For more than eighty years this picture hung in the Ursulines’ chapel and was an object of popular devotion. But in 1750 a visiting bishop of Poitiers ordered its removal. Torn between institutional patriotism and the duty to obey, the good sisters compromised by hanging a second, yet larger painting over the first. The Prioress might be in eclipse, but she was still there. Not, however, for very long. The convent fell on evil days and in 1772 was suppressed. The picture was entrusted to a canon of Sainte-Croix, the chemise and the mummified head were sent, in all probability, to some other, more fortunate nunnery of the order. All three have now disappeared.
CHAPTER XI
 
W
E participate in a tragedy; at a comedy we only look. The tragic author feels himself into his personages; and so, from the other side, does the reader or listener. But in pure comedy there is no identification between creator and literary creature, between spectator and spectacle. The author looks, judges and records, from the outside; and from the outside his audience observes what he has recorded, judges as he has judged and, if the comedy is good enough, laughs. Pure comedy cannot be kept up for very long. That is why so many of the greatest comic writers have adopted the impure form, in which there is a constant transition from outwardness to inwardness, and back again. At one moment we merely see and judge and laugh; the next, we are made to sympathize and even to identify ourselves with one who, a few seconds before, was merely an object. Every figure of fun is potentially an Amiel or a Bashkirtseff; and every tormented author of confessions or an intimate journal can be seen, if we so desire, as a figure of fun.

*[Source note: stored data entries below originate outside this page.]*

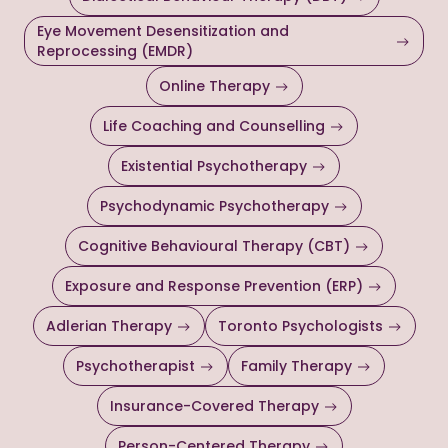
Eye Movement Desensitization and
Reprocessing (EMDR)
Online Therapy
Life Coaching and Counselling
Existential Psychotherapy
Psychodynamic Psychotherapy
Cognitive Behavioural Therapy (CBT)
Exposure and Response Prevention (ERP)
Adlerian Therapy
Toronto Psychologists
Psychotherapist
Family Therapy
Insurance-Covered Therapy
Person-Centered Therapy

Jeanne des Anges was one of those unfortunate human beings who consistently invite the outward approach, the purely comic treatment. And this in spite of the fact that she wrote confessions, which were intended to evoke the reader’s heartfelt sympathy with her very considerable sufferings. That we can read these confessions and still think of the poor Prioress as a comic figure is due to the fact that she was supremely an actress; and that, as an actress, she was almost always external even to herself. The “I” who does her confessing is sometimes a pastiche of St. Augustine, sometimes the queen of the demoniacs, sometimes the second St. Teresa—and sometimes, giving the whole show away, a shrewd and momentarily sincere young woman, who knows precisely who she is and how she is related to these other, more romantic personages. Without, of course, desiring to turn herself into a figure of fun, Sœur Jeanne employs all the devices of the comic writer—the sudden shift from mask to absurd face; the emphasis, the excessive protestations; the pious verbiage that so naïvely rationalizes some all too human wish below the surface.

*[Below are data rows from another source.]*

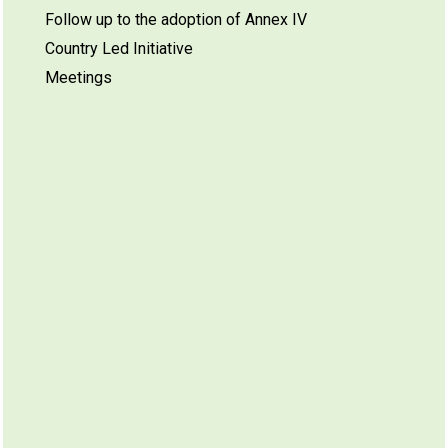
Follow up to the adoption of Annex IV
Country Led Initiative
Meetings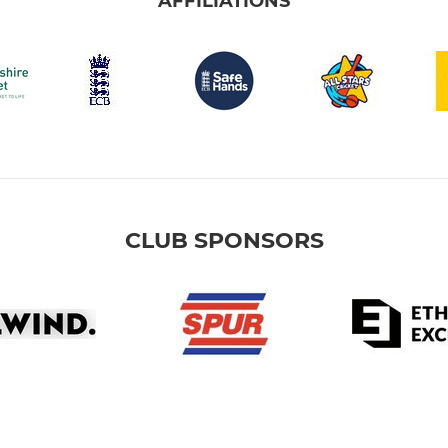
AFFILIATIONS
CLUB SPONSORS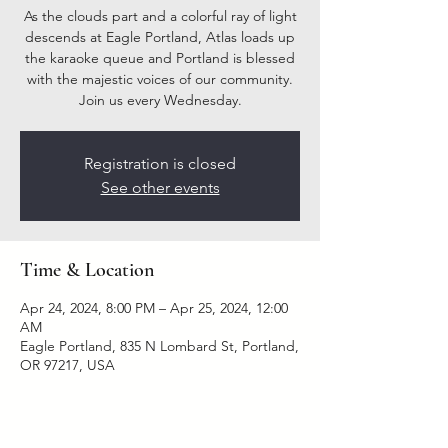
As the clouds part and a colorful ray of light
descends at Eagle Portland, Atlas loads up
the karaoke queue and Portland is blessed
with the majestic voices of our community.
Join us every Wednesday.
Registration is closed
See other events
Time & Location
Apr 24, 2024, 8:00 PM – Apr 25, 2024, 12:00
AM
Eagle Portland, 835 N Lombard St, Portland,
OR 97217, USA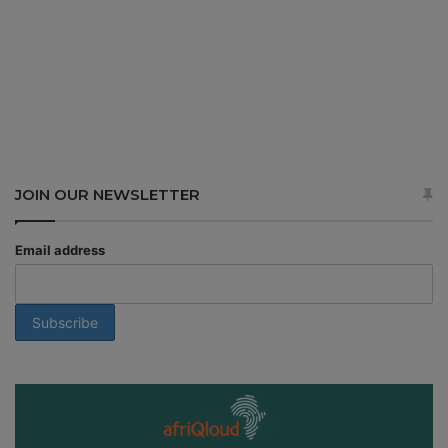
JOIN OUR NEWSLETTER
Email address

Moreover, Sœur Jeanne wrote her confessions without reflecting that her readers might have other sources of information about the facts therein recorded. Thus, from the official record of the counts upon which Grandier was condemned, we know that the Prioress and several other nuns were overpowered by remorse at what they had done and tried to withdraw a testimony which they knew, even in the paroxysms of hysteria, to be completely false. Sœur Jeanne’s autobiography abounds in the conventional avowals of vanity, of pride, of lukewarmness. But of her greatest offence—the systematic lying which had brought an innocent man to the question and the flames—she makes no mention. Nor does she ever refer to the only creditable episode in the whole hideous story—her repentance and the public confession of her guilt. On second thoughts she preferred to accept the cynical assurances of Laubardemont and the Capuchins: her contrition was a trick of the devils, her lies were gospel truth. Any account of this episode, even the most favourable, would inevitably have spoiled her portrait of the authoress as a victim of the devil, miraculously rescued by God. Suppressing the strange and tragic facts, she chose to identify herself with an essentially bookish fiction. This sort of thing is the very stuff of comedy.

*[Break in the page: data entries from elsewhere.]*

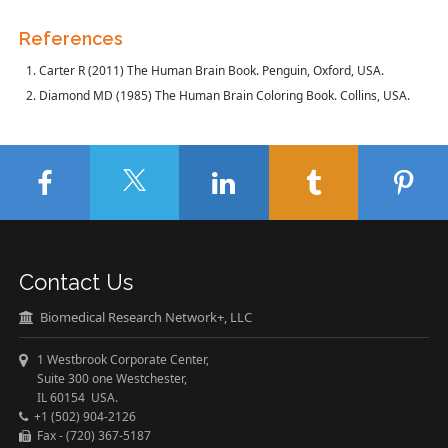
References
Carter R (2011) The Human Brain Book. Penguin, Oxford, USA.
Diamond MD (1985) The Human Brain Coloring Book. Collins, USA.
Contact Us
Biomedical Research Network+, LLC
1 Westbrook Corporate Center,
Suite 300 one Westchester,
IL 60154 USA.
+1 (502) 904-2126
Fax - (720) 367-5187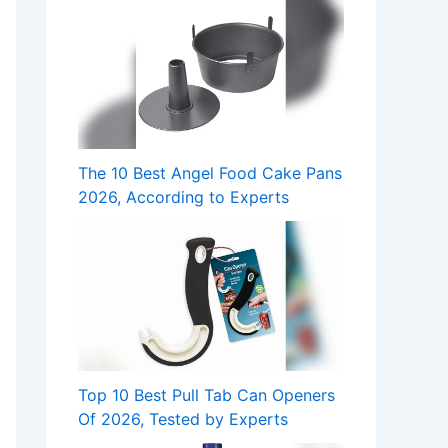
The 10 Best Angel Food Cake Pans
2026, According to Experts
Top 10 Best Pull Tab Can Openers
Of 2026, Tested by Experts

In the course of his life Jean-Joseph Surin thought, wrote and did many foolish, ill-judged and even grotesque things. But for anyone who has read his letters and his memoirs he must always remain an essentially tragic figure, in whose sufferings (however odd and however, in a certain sense, well-deserved) we always participate. We know him as he knew himself—from inside and without disguise. The “I” who does his confessing is always Jean-Joseph, never someone else, more romantic, never, as with the poor Prioress, that other, spectacular personage, who invariably ends by letting the cat out of the bag and so transforming the would-be sublime into the comic, the downright farcical.
The beginnings of Surin’s long tragedy have already been described. An iron will, directed by the highest ideal of spiritual perfection and by erroneous notions as to the relations between Absolute and relative, between God and nature, had overdriven a weak constitution, a temperament in unstable equilibrium. He was a sick man even before he came to Loudun. There, though he tried to mitigate the Manichaean excesses of the other exorcists, he became the victim of a too close and intense preoccupation with the idea and the apparent fact of radical Evil. The devils derived their strength from the very violence of the campaign which was waged against them. Strength in the nuns, and strength in their exorcists. Under the influence of an organized obsession with evil, the normally latent tendencies (tendencies to licence and blasphemy, to which, by induction, a strict religious discipline always gives rise) came rushing to the surface. Lactance and Tranquille died in convulsions, “hand and foot in Belial’s gripe.” Surin underwent the same self-inflicted ordeal, but survived.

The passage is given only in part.